Nate Silver, who built a reputation as a savvy forecaster and runs the website “Five thirtyeight” wrote this the day before the election:
Joe Biden is favored to beat President Trump (though Trump still has a 1-in-10 chance); Democrats have a 3-in-4 shot at taking back the Senate; and the House will most likely remain under Democratic control (Democrats might even expand their majority by a few seats).
Nope. The Democrats lost seats in the House, are unlikely to control the senate, won back no statehouses at the State level and almost lost the election.
So what went wrong? Salvatore Babones in the SMH and Zeynep Tufekci in the New York Times wrote some initial thoughts which we will draw on here.
Polling relies on two strands of mathematics: sampling and modelling.
Since you can’t ask everyone, you have to work out from the ones you’ve asked how representative they are of the group. The more you ask, the more likely it reflects the group, but the more costly and time consuming it is. This is sampling or statistics. One emerging issue here is that with mobile phones, most people don’t answer unknown numbers. It would seem that only 3% of people answer pollsters which is changing the polling error.
Modelling draws on the polling data, but also then adds in “fundamentals” or things we expect to influence the result. This could be “strong economies favour incumbents” or “Democrats in past elections mail in more votes” or “white males favour X on voting day”. The polling company then runs simulations where they change each of these assumptions a little and sees what happens, generating a probability of winning.
Up to now, this sounds a lot like weather forecasting: take historical data, add in the current situation and model it out.
But at this point it starts to change. For the weather we have thousands of days of data. For US Federal elections that happen each 4 years, over 40 years we have 10 data points. So assumptions start to matter more. The USA has voluntary voting so polling doesn’t translate into whether that person votes or not.
And now it really diverges. You see, me knowing that there is an 80% chance of rain isn’t going to change the chance of rain. I’ll still get wet if I don’t have an umbrella.
Except we’re dealing with humans here not the weather. And it turns out humans change their behaviour based on what they are reading about election forecasts. This paper shows how some voters don’t bother voting if they think the result is a foregone conclusion.
Or that Facebook may have decided to be more lax on fake news in the lead up to 2016, to placate Republicans, on the assumption that Democrats win easily?
And at the margin, in a voluntary voting democracy, this matters.
George Soros, the renowned macro investor would recognise this instantly, as he coined an investing phrase for it: “reflexivity”.
The concept is that people’s views of the world change the world itself, as these people act on their views, thus creating a “reinforcing loop”.
So how does this relate to Fairlight and investing?
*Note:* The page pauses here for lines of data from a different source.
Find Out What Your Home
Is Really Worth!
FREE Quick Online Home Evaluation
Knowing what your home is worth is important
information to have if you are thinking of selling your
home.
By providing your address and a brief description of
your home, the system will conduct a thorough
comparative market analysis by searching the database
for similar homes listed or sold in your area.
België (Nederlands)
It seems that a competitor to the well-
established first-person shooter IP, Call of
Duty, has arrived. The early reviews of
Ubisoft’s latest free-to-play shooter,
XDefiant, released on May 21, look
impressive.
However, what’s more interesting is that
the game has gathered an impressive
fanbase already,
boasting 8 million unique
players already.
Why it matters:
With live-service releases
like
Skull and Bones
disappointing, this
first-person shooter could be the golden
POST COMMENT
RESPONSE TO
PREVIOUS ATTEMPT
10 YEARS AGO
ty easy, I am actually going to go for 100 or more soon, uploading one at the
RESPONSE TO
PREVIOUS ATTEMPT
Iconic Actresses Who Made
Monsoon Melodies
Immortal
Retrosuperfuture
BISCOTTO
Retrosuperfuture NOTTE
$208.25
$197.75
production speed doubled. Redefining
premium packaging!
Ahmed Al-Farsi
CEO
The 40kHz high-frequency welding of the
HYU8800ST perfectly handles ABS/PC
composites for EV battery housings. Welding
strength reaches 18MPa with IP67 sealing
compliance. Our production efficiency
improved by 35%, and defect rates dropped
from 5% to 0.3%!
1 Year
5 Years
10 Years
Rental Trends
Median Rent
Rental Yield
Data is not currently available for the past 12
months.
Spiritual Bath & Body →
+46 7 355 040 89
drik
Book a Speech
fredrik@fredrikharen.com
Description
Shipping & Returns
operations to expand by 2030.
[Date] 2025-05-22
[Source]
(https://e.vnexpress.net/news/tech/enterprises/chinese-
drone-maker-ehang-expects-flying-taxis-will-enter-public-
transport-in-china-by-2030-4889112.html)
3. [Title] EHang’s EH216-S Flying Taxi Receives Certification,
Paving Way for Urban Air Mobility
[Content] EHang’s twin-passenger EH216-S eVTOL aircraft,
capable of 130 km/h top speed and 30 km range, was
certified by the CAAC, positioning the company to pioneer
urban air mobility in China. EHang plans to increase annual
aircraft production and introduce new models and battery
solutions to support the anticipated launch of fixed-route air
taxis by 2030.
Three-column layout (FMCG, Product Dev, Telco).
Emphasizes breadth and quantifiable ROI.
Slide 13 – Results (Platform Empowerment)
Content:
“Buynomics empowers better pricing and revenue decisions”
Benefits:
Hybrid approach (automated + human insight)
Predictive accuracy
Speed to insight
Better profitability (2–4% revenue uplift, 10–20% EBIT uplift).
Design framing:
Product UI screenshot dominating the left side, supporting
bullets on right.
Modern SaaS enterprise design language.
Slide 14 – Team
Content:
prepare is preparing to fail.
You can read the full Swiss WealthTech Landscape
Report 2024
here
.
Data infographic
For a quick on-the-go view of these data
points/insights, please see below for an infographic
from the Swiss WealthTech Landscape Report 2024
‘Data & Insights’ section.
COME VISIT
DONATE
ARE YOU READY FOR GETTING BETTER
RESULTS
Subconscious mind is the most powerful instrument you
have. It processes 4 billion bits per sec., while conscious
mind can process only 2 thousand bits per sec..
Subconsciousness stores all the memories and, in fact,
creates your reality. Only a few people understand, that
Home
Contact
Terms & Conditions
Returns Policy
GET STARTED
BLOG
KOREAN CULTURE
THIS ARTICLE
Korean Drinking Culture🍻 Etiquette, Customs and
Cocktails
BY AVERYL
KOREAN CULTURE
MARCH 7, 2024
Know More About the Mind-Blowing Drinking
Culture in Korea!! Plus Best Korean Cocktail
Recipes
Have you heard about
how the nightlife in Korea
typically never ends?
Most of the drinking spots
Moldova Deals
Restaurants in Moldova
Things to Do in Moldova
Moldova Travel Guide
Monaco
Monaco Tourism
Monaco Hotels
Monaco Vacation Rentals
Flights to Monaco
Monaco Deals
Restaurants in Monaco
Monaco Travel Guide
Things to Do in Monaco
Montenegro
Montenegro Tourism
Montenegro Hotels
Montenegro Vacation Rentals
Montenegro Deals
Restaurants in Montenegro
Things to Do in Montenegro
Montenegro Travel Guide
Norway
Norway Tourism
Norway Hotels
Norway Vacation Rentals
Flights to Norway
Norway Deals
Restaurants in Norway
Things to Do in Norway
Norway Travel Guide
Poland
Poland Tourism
A lot of our day job is building models and forecasting for our stocks. If we come up with outcomes better than the current share price, the stock is a buy and vice versa. To obtain our forecasts we “poll” (surveys of competitors, pricing trends, speak with the CEO etc). We then “model fundamentals” (known seasonality in divisions etc).
What the election result reminds us is that: 1) market views matter. If the market loves the stock, it can drive the price up, enabling the company to issue shares cheaply or acquire to grow and change the future path of that company; 2) That on the other side if we like a stock the market hates, the same reinforcing cycle can work against you, where the views change the fundamentals; and 3) for a lot of companies we don’t have 50 years of data, so some humility in forecasting with limited data points is needed.
What it doesn’t mean is that we shouldn’t model or try to quantify some outcomes. It just means that the difference between 20% and 40% forecast gains for a stock is probably less than you think.
Or as George Box the statistician said “All models are wrong, but some are useful”.